ここで何が起きているのでしょうか
ここには、夫が妻の美しさをたたえる、最も長い歌のうちの二つが収められています。その二つの歌にはさまれるように、花婿と、その花嫁を慕う他の男たちとの短い争いが描かれています。
夫は妻の美しさを惜しみなくほめたたえます(雅歌 6:4)。流れるような髪、完璧な笑顔、ばら色の頬を、生き生きとした比喩で語ります(雅歌 6:7)。世界中のどの女性の中でも、夫にとって完全なのは彼女ただ一人なのです(雅歌 6:9)。
前回、花嫁の声を聞いたとき、彼女はひとりぼっちで、愛の園で自分を待っている花婿を探し求めていました(雅歌 6:2)。今、花嫁はその園にいる夫のもとへ向かいます(雅歌 6:11)。
すると、まるでどこからともなく、他の男たちの遠い呼び声が聞こえてきます。園を出て、以前の暮らしへ帰ってくるようにと懇願する声です。男たちは自分たちのもとに戻り、踊ってみせてほしいとまで願います(雅歌 6:13a)。
しかし夫が彼女を守るために立ち上がります(雅歌 6:13b)。夫は、親密な賛美のことばを重ねながら、彼女の心を再び二人の園へと向けさせます(雅歌 7:1)。そしてここでは、ただ美しさをほめるだけでなく、彼女を慕う自分の思いを打ち明けているのです(雅歌 7:8)。
花嫁はついにこう答えます。「私は愛する方のもの。あの方は私を慕っていてくださる」(雅歌 7:10)。このことばは、神がイブに告げた「のろい」のことばを逆転させたものです。あのエデンの園で、神はイブに「あなたは夫を慕い、彼はあなたを支配する」と言われました(創世記 3:16)。しかし今や、男が女を慕い、二人は対等な関係に置かれているのです(雅歌 6:3)。
この真理は、この女性が「シュラムの娘」と呼ばれているところにも表れています。それはソロモンという名の女性形なのです。

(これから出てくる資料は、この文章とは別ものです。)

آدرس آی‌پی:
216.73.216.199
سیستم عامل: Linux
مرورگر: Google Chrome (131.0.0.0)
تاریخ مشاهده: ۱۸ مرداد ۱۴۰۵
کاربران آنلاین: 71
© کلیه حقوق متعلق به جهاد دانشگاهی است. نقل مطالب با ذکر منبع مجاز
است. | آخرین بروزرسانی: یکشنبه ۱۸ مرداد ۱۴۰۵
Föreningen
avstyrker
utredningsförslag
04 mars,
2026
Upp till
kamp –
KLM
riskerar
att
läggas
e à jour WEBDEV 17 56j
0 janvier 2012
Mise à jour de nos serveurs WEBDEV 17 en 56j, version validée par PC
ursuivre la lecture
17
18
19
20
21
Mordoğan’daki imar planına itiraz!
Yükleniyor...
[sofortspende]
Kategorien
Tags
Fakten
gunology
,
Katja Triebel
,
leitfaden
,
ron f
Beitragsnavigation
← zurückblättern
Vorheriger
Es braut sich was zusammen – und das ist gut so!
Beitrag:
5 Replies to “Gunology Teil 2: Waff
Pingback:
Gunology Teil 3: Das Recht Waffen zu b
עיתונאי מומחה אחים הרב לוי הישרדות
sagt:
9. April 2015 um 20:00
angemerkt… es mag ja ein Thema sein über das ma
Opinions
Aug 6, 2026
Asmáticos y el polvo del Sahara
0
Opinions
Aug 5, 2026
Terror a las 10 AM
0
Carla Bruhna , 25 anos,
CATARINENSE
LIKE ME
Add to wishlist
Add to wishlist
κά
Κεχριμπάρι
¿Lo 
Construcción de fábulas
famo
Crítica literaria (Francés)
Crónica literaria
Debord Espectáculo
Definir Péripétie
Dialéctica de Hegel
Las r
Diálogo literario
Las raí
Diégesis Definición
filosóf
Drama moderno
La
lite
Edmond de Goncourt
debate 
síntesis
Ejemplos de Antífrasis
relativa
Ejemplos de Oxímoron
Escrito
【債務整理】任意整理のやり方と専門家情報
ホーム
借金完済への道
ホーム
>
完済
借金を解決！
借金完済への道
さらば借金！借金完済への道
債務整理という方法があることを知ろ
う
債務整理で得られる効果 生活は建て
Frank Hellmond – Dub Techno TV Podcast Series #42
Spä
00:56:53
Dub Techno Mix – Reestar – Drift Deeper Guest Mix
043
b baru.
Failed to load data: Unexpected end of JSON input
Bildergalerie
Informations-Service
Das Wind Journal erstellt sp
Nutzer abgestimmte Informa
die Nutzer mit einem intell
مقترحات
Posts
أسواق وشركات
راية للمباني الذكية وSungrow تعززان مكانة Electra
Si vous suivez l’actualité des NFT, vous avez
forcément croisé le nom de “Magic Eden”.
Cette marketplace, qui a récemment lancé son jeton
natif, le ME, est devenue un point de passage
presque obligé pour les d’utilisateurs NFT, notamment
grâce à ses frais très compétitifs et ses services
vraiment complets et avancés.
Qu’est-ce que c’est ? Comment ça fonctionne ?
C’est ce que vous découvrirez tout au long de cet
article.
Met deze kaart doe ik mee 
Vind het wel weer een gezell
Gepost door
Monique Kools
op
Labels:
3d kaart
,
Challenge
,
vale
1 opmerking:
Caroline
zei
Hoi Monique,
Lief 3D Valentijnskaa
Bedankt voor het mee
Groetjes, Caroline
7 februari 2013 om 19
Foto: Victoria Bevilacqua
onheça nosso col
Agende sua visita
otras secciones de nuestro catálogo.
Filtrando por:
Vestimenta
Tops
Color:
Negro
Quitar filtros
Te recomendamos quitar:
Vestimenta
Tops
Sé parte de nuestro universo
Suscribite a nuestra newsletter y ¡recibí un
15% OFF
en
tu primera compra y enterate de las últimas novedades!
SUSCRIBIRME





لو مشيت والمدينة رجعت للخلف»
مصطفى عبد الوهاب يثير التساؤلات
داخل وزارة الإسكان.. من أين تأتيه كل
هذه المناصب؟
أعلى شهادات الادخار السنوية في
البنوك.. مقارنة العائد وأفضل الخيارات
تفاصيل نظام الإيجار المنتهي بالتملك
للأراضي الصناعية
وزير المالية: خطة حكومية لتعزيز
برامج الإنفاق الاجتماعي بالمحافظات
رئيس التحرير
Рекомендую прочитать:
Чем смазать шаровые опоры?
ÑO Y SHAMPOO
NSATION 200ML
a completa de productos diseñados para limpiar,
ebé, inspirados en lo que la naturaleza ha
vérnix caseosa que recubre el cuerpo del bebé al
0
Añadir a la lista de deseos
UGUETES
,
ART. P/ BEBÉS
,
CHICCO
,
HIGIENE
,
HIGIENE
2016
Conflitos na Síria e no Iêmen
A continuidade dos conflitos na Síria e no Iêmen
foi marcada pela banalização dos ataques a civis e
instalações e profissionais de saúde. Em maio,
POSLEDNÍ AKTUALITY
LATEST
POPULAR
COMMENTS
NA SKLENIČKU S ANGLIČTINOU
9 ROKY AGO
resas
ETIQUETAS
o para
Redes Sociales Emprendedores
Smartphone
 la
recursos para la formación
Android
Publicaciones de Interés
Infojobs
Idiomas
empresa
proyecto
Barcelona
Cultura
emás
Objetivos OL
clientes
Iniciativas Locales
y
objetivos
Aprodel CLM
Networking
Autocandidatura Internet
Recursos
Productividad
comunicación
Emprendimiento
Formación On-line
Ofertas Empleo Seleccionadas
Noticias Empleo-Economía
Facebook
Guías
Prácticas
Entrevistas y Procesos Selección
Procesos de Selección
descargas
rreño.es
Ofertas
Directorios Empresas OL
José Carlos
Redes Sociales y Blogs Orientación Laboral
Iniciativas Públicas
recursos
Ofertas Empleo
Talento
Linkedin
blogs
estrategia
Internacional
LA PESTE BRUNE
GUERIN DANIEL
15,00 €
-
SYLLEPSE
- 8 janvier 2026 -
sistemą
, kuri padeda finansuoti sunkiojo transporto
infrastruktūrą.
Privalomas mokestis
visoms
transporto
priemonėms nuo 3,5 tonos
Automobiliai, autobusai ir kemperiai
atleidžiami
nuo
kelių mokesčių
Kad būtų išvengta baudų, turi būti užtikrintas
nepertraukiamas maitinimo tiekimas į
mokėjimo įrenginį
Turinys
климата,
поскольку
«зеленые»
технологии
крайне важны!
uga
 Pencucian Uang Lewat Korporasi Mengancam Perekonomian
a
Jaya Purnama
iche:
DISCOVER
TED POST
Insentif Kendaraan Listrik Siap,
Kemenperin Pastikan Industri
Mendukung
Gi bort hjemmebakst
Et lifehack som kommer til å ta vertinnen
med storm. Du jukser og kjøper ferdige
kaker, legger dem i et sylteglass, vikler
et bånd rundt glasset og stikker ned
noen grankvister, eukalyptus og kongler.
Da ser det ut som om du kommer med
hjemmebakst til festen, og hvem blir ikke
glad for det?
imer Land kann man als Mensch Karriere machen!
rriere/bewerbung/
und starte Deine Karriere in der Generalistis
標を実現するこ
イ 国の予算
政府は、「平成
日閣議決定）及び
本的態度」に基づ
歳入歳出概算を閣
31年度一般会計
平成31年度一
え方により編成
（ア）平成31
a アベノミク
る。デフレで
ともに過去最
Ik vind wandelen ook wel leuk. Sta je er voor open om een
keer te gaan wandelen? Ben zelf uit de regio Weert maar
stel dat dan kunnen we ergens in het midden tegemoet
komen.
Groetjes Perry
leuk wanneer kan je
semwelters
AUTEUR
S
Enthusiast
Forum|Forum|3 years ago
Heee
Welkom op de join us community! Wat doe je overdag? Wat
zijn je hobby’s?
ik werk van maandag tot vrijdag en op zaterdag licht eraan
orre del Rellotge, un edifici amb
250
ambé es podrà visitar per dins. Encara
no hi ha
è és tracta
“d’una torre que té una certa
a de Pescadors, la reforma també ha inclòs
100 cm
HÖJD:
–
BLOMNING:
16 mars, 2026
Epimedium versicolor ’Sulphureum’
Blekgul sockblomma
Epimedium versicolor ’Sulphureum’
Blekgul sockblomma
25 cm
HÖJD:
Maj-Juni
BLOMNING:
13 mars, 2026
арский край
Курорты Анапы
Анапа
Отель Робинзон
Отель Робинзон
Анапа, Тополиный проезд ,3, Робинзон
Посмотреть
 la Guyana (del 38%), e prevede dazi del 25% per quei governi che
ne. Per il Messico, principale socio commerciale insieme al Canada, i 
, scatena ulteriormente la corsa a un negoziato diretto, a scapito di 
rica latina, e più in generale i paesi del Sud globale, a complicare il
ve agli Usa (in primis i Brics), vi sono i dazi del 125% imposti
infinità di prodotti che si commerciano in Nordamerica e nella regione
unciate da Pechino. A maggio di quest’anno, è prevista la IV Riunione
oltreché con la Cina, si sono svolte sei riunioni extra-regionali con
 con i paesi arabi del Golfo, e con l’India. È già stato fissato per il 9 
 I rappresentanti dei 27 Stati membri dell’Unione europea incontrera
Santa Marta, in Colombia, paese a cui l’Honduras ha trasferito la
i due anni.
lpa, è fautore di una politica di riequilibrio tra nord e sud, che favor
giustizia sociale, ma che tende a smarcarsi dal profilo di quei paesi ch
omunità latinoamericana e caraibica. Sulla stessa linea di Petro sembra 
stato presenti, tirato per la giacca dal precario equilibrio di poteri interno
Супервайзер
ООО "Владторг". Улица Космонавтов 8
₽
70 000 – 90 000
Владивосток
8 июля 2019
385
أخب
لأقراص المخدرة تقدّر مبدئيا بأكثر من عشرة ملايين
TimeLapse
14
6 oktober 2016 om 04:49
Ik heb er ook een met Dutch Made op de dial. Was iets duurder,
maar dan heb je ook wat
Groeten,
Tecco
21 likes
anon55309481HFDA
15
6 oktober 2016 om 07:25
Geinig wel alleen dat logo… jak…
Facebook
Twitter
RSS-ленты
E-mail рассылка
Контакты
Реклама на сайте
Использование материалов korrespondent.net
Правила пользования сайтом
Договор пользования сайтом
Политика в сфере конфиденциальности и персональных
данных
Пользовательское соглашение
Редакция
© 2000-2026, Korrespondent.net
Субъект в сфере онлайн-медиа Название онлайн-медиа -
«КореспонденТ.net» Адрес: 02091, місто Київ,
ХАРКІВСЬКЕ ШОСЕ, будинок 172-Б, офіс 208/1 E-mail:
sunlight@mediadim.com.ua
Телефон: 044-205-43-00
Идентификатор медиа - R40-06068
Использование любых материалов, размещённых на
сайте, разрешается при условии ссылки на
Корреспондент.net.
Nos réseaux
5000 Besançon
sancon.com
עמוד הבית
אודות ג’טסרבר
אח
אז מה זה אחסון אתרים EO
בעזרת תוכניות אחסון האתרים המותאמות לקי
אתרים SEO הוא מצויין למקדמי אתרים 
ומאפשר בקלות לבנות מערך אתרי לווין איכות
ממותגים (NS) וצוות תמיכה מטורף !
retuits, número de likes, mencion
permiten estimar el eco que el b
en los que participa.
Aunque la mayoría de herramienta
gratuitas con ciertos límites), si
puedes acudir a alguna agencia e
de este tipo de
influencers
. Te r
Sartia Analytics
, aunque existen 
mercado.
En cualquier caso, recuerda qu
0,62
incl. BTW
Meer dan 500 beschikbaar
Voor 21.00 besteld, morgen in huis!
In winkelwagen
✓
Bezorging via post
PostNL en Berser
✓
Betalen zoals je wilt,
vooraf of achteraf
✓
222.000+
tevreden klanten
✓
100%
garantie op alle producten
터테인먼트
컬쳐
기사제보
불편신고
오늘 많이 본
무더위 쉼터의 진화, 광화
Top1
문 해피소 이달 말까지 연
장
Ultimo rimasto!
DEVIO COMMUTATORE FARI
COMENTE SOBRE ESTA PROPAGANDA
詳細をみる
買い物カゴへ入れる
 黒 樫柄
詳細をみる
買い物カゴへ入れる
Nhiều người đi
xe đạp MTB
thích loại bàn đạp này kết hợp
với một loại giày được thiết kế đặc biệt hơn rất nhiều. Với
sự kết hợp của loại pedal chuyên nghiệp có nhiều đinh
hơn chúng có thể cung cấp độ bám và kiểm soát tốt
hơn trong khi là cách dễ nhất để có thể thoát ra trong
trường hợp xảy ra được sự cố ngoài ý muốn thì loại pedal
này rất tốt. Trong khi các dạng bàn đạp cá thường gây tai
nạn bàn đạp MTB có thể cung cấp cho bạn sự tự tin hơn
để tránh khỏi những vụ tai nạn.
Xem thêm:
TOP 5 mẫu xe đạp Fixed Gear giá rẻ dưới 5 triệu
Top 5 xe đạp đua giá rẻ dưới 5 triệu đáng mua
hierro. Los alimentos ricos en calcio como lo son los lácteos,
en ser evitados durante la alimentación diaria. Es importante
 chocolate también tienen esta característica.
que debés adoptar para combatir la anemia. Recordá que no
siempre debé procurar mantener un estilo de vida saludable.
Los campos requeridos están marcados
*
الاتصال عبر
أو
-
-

ソロモンもシュラムも、どちらも平和、すなわち全き状態を意味する「平和」ということばから来ています。二つの部分が一つに結び合わされるとき、そこに平和が見いだされるのです。
福音はどこにあるのでしょうか
私たちの注意を引こうとする声があまりにも多いとき、神が惜しみなく私たちをほめてくださる声や、歌をもって喜んでくださる声を聞き取るのは難しいものです(ゼパニヤ書 3:17)。あの花嫁のように、私たちも文化や娯楽、あるいは過去の生活の声によって、神とともに過ごすひとときからたやすく、しかも突然に引き離されてしまいます。
それらの声は、神の愛という心に描かれた園を出て、かつて自分の価値や愛を確かめていたやり方に、もう一度身を投げ出すようにと語りかけます。神が「あなたは美しい」と言われるとき、その声は他人との比較によって神の声をかき消します。神が「あなたを慕っている」と言われるとき、その声は「そんな愛など存在しない」と告げるのです。
けれども私たちは、夫であるイエスの、より真実な声に耳を傾ける必要があります。あの女性(シュラム)が王の名(ソロモン)を与えられたように、私たちにはさらに偉大な王が与えられています。それがイエスです(マタイの福音書 12:42)。
イエスは全地の王であられるのに、私たちを自分の花嫁と呼んでくださいます(ヨハネの黙示録 19:7)。イエスが私たちを、輝いていて、聖く、責められるところがなく、しみもしわも傷もない者と呼んでくださるとき、その声こそがより真実なのだと知ることができるのです(エペソ人への手紙 5:27)。
イエスは私たちを慕うことによって、あののろいを覆されました(ヨハネの手紙Ⅰ 4:19)。自分など誰にも求められていないと感じ、神が遠くにおられるように思えるとき、イエスが私たちを慕っておられるという事実は良い知らせです。しかもイエスは、十字架で私たちのために死んでくださることによって、その大きな愛を示されました(ローマ人への手紙 5:8)。私たちは世の声から逃れ、神とともにあの園へ帰ることができます。そこでついに、真の平和、まことの平和が見いだされるのです。なぜなら私たちは、夫であるイエスと一つにされたからです(ヨハネの福音書 17:21)。
ご自分の目で確かめてみましょう
聖霊が目を開いてくださり、あなたを慕っておられる神を見ることができるように祈ります。そして、その愛と慕う思いのゆえに十字架まで歩んでくださったイエスを、見つめることができますように。